Кажется, в семнадцатом году выпускник нашей гимназии Павел Вейсбрем (сейчас театральный режиссер в Ленинграде) собрал труппу из гимназистов и гимназисток и поставил не более и не менее как «Балаганчик» Блока. Опыт был рискованным и смелым. После неудачи второй объявленный спектакль не состоялся. Но труппа, собранная Вейсбремом, не распалась — в двадцатом году она оказалась ядром полупрофессиональной-полустудийной Театральной мастерской. Здесь уже «настоящие» режиссеры Любимов и Надеждов поставили настоящие спектакли — «Гибель «Надежды» Гейерманса, старинный народный фарс «Адвокат Патлен», собирались ставить «Принцессу Турандот». Художником театра был, кажется, работавший некогда в МХТ Арапов.
Конечно, Театральная мастерская была театром новаторским и даже революционным, хотя новаторство было подражательным, а революционность неопределенной. Когда (кажется, в двадцать втором году) я увидел спектакли одесского «Красного факела» (тогда им руководил Татищев), я поразился сходству приемов его работы, репертуара и стиля с Театральной мастерской. Подобные им театры были и в Харькове (театр Глаголина), и в волжских городах, и в Иркутске (Студия Цетнеровича и Охлопкова).
<…>
Большинцов пришел в театр не только для того, чтобы стать актером. Страсть к новаторству была в крови и у него и у всех наших сверстников. Возможно, Театральная мастерская не во всем соответствовала его вкусам, устремлениям и темпераменту, но другого театра, где бы он мог начать свои поиски, в Ростове тогда не было.
Первой его ролью была роль конунга в стихотворной драме «Гондла». Он выходил на сцену, облаченный в мантию и латы, на которые падала живописная седая борода, и скандировал:
«Выпит досуха кубок венчальный,
Съеден дочиста свадебный бык...»
Вместе с ним в этом спектакле играли Антон Шварц (впоследствии известный чтец), Евгений Шварц — большой наш драматург, Марк Эго — актер Второй студии МХТ, актеры московского Театра сатиры Холодов и Тусузов.
Удивительным было не то, что Большинцов оказался актером, — в те годы люди приходили в театр, не обучаясь в студиях. Удивительным было, что актером стал Большинцов, который до этого как будто не выказывал никаких склонностей к искусству и даже не играл в гимназических любительских спектаклях. А между тем мне, да и не только мне, казалось, что играет он хорошо.
Позже он мне рассказал, как началась его работа в театре.
— Шел по улице, увидел афишку, извещавшую, что Театральная мастерская набирает актеров, зашел, благо был рядом, понравился, был принят. Вот и все.

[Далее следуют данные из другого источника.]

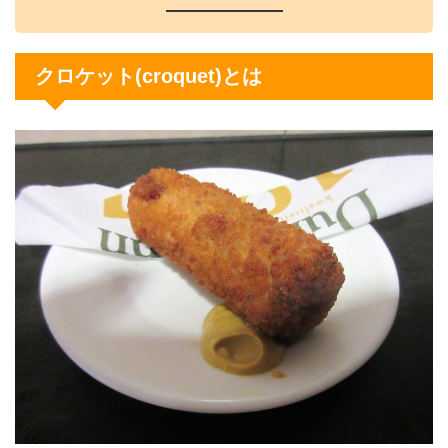
クロケット(croquet)とは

Это может показаться сказкой или ложью. Но в этом повествовании нужно делать поправку на время, иначе многое покажется в нем невероятным. В рассказе о приходе в театр Большинцов, наверное, покривил душой только в одном, — конечно, он не просто зашел в театр потому, что оказался рядом с ним, а волновался, сомневался, вертелся у театральных дверей, прежде чем испытать свои силы.
Казалось, после хорошо сыгранной роли судьба Большинцова определилась. Театральная мастерская уезжала в Ленинград на гастроли (там театр и остался, чтобы затем распасться). Большинцов с театром не поехал. Не захотел.
Когда мы попытались на обломках Театральной мастерской основать тоже «новаторский» театр «Барокко» (кто-то из нас прочитал известную книгу Вёльфлина, и ему понравилось звучное слово), Большинцов отказался, в нем участвовать.
Блейман, М. Ю. Ковбой в очках : (из воспоминаний о М. Большинцове) // О кино – свидетельские показания / М. Блейман. Москва, 1973, С. 12–14.